New computer and new CPU PoC
The main processor of the AltairX K1 is a VLIW In Order CPU.
It has 3 internal memory:
128 KiB L1 data Scratchpad memory.
128 KiB L1 instruction Scratchpad memory.
32 KiB L1 data Cache 4-way.
1 MiB L2 cache (Set-associative 4/8 ways).
1 MiB L2 Scratchpad memory.
The processor has no branch prediction, it will be based on the delay slot (1 cycle for Fetch) and 1 decode cycle + Jump (Delay)
The number of instructions is done via a "Pairing" bit, when it is equal to 1, there is another instruction to be executed in parallel, 0 indicates the end of the bundle.
The goal of this processor is to reach the minimum of latency, and to solve the problem of latency of the RAM.
For this, the compiler will have to do two things:
- resolve pipeline conflicts
- preload the data in advance with a DMA
This is a technique used on consoles like the Playstation 2 and 3, we have to make a double buffer, and therefore execute and read our data in buffer 1, while we preload our data in buffer 2.

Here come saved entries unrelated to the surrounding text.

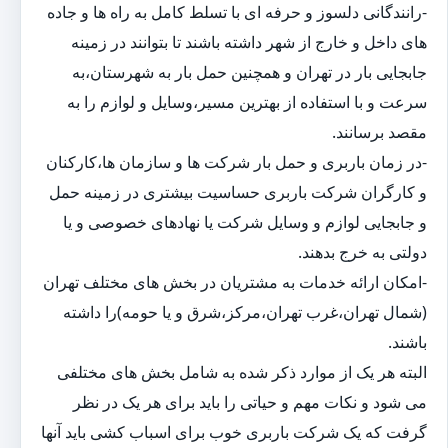
-رانندگانی دلسوز و حرفه ای با تسلط کامل به راه ها و جاده
های داخل و خارج از شهر داشته باشند تا بتوانند در زمینه
جابجایی بار در تهران و همچنین حمل بار به شهرستان،به
سرعت و با استفاده از بهترین مسیر،وسایل و لوازم را به
مقصد برسانند.
-در زمان باربری و حمل بار شرکت ها و سازمان ها،کارکنان
و کارگران شرکت باربری حساسیت بیشتری در زمینه حمل
و جابجایی لوازم و وسایل شرکت یا نهادهای خصوصی و یا
دولتی به خرج بدهند.
-امکان ارائه خدمات به مشتریان در بخش های مختلف تهران
(شمال تهران،غرب تهران،مرکز،شرق و یا حومه)را داشته
باشند.
البته هر یک از موارد ذکر شده به شامل بخش های مختلفی
می شود و نکات مهم و حیاتی را باید برای هر یک در نظر
گرفت که یک شرکت باربری خوب برای اسباب کشی باید آنها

Then we execute the buffer 2 and we preload the buffer 1 and so on.
To resolve pipeline conflicts, it has an accumulator internal to the ALU and to the VFPU which is register 61.
To avoid multiple writes to registers due to unsynchronized pipeline, there are two special registers P and Q (Product and Quotient) which are registers 62 and 63, to handle mul / div / sqrt etc etc.
It also has the uncached accelerated to speed up reads only (cache miss lasts half the time).
For floating point numbers in AltairX , it will not be 100% compatible with the standard with IEEE 754
-Non-normalized numbers are not handled (they are equal to zero).
-Infinite numbers cannot be handled (they are worth the max value).
-NaN values are not manage (they are worth the max value).
-Rounding is always towards 0
-Exceptions are not handled
For the calculation unit it has:
2ALU+4LSU 1VFPU/FDIV 1DIV/MUL BRU/CMP
The advantage of this processor is that it has a simple design, and requires little transistor for "high performance" and therefore consume / cost less than CISC/RISC Out Of Order processors.
- Finish the assembler program
- Make documentation (pdf / html) (ISA and hardware)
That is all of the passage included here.